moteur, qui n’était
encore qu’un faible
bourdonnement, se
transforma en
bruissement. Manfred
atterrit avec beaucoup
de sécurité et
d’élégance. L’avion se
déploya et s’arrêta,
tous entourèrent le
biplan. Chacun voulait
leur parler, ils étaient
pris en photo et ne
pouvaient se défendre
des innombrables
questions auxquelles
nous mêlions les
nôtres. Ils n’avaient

## [About this task]
Every line of the data above belongs in the answer, unchanged.

## [Result]
moteur, qui n’était
encore qu’un faible
bourdonnement, se
transforma en
bruissement. Manfred
atterrit avec beaucoup
de sécurité et
d’élégance. L’avion se
déploya et s’arrêta,
tous entourèrent le
biplan. Chacun voulait
leur parler, ils étaient
pris en photo et ne
pouvaient se défendre
des innombrables
questions auxquelles
nous mêlions les
nôtres. Ils n’avaient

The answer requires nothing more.